No. 4:08‐cv‐00008‐RLY‐WGH
GARY LOCKE, Secretary,
United States Department of Commerce, Richard L. Young,
Defendant‐Appellee. Chief Judge.
O R D E R
Kimberly Cain filed an employment‐discrimination suit against her employer, the
United States Census Bureau, claiming retaliation in violation of 42 U.S.C. § 2000e‐3. In
response to the Census Bureau’s motion for summary judgment, Cain did not provide a
statement of disputed facts or submit any evidence in support of her claim. The district
court granted summary judgment in favor of the Census Bureau. After reviewing the
Census Bureau’s evidence (including the excerpts from Cain’s depositions), we find no
support for Cain’s retaliation claim and therefore affirm the judgment of the district court.
No. 10‐2688 Page 2
At summary judgment Cain ignored the statement of facts submitted by the Census
Bureau, and so we credit the Census Bureau’s uncontroverted version of the facts (though
still presenting them in the light most favorable to Cain). See Peretz v. Sims, 662 F.3d 478, 480
(7th Cir. 2011); Cady v. Sheahan, 467 F.3d 1057, 1061 (7th Cir. 2006). Cain has worked as a
seasonal employee at the Jeffersonville, Indiana branch of the Census Bureau’s National
Processing Center since January 1998. In 2002 she submitted to the Census Bureau an
administrative charge, see Cain v. Dep’t of Commerce, EEOC Appeal No. 07A40022, 2005 WL
689308 (Mar. 18, 2005), claiming sex discrimination and retaliation. The Equal Employment
Opportunity Commission, in a 2005 decision, upheld an administrative judge’s finding that
three male supervisors had created a work environment that was “hostile and severely
abusive to female employees.” Id. at *3. The EEOC also upheld an award of $50,000 in
compensatory damages to Cain. Id. at *4.
The National Processing Center retains seasonal employees in nonduty status, and
employees are recalled to work based on the needs of the branch and the employee’s
Entrance on Duty date. Cain was released from work in January 2004 while the EEOC had
her case under review. She was not recalled until April 2006, and in a declaration submitted
at summary judgment, the chief of human resources for the National Processing Center
explains that no work was available for Cain, given her qualifications and EOD date, during
the interim. The length of this layoff, he explains, is consistent with the pattern of seasonal
employment at the Census Bureau for those years. When deposed during this lawsuit, Cain
asserted that she knows of other employees with her same EOD date who were recalled to
work in 2005, but she could not identify the jobs they were assigned and did not specify
whether she also shared their qualifications.

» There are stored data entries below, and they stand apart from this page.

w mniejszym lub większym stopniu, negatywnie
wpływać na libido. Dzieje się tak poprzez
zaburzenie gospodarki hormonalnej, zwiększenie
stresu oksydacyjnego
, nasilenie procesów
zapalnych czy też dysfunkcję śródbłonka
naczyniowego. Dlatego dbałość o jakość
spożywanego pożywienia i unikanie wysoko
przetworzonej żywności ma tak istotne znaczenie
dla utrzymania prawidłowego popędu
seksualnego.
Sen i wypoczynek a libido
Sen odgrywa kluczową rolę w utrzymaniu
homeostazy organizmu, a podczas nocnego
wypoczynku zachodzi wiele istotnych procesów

Cain’s return to work in April 2006 was for a 14‐week position as a statistical clerk in
the telephone unit of the Survey Processing Branch. Cain’s direct supervisor was Sandra
Hurst. Hurst explains, in her declaration at summary judgment, that she warned the clerks
at orientation that little time was available for socializing during the workday; they were
instructed to sign in and out for breaks and lunch, and to be sensitive to others in the open
workspace. The clerks were not permitted to use their desk phones for personal calls, but
there was an extra phone on the floor for them to use during breaks.

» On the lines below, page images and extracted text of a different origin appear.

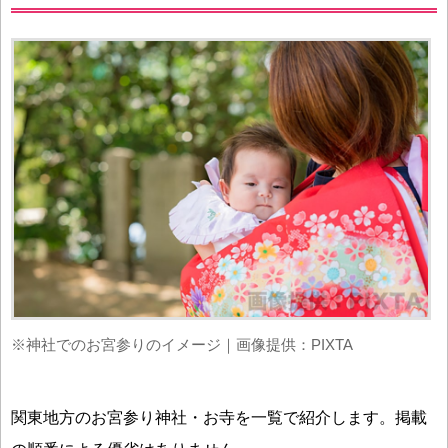
※神社でのお宮参りのイメージ｜画像提供：PIXTA
関東地方のお宮参り神社・お寺を一覧で紹介します。掲載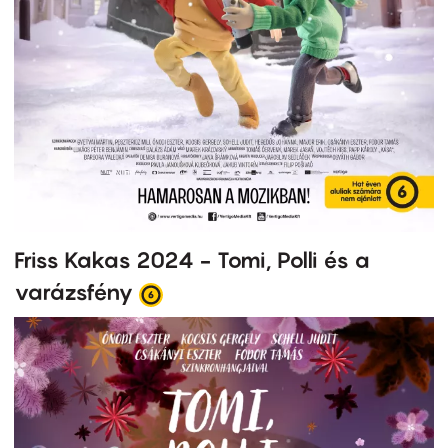
Friss Kakas 2024 - Tomi, Polli és a
varázsfény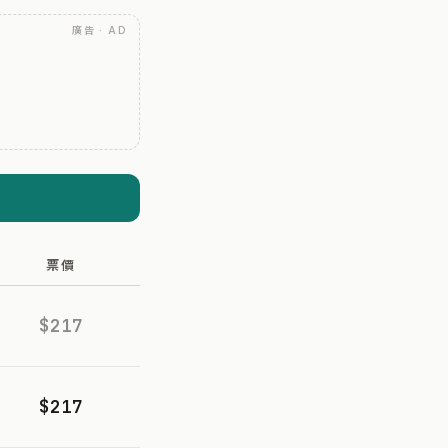
廣告 · AD
票價
$217
$217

According to Cain, she knew all along that the telephone unit would be a hostile
work environment. She knew this, she explains in her deposition, because she had a
physical altercation with coworker Shirley Yarborough at a union meeting in April 2005,
and Yarborough would be working with her in the telephone unit. Cain says that before
returning to work, she both telephoned and visited the chief of the Employee and Labor
Relations Section at the National Processing Center to complain about working with
No. 10‐2688 Page 3
Yarborough. While on the unit, Cain requested a one‐ear headset (instead of the two‐ear
headset she had been issued), and it took her almost two weeks to receive it. Hurst
instructed Cain’s coworkers not to speak with her during the day, and Hurst and others
circled around Cain’s desk to monitor her phone conversations.
Within two weeks of returning to work, Cain met with David Hackbarth, the
Director of the National Processing Center, to complain about her working environment.
And on June 1, 2006, Cain’s attorney (not her current lawyer) sent Hackbarth a similar
complaint. Hackbarth opened an investigation; investigators from human resources
interviewed Cain and 13 employees, concluding that their information did not support
Cain’s complaint of a hostile work environment. Rather, the investigators concluded that
Cain herself had behaved improperly to the point of being “disruptive, rude, disrespectful,
and disturbing.”
As these investigations progressed, Cain’s workplace issues multiplied. By her own
admission, she spent considerable work time in the union office and contacting people
about union matters. She admittedly made prohibited personal calls from her work phone
and used the extra telephone excessively until Hurst removed it from the unit. After that
clerks were allowed to use Hurst’s phone or the lead clerk’s phone, a privilege that Cain
also abused by making calls over 20 minutes long. Hurst recounts in her declaration that
when she questioned Cain about her personal calls, Cain sometimes ignored her and other
times yelled at Hurst and demanded that she not listen to Cain’s personal calls. Moreover,
Hurst reports, Cain routinely left the work area without signing out or asking permission
and returned late from breaks, despite Hurst’s repeated warnings.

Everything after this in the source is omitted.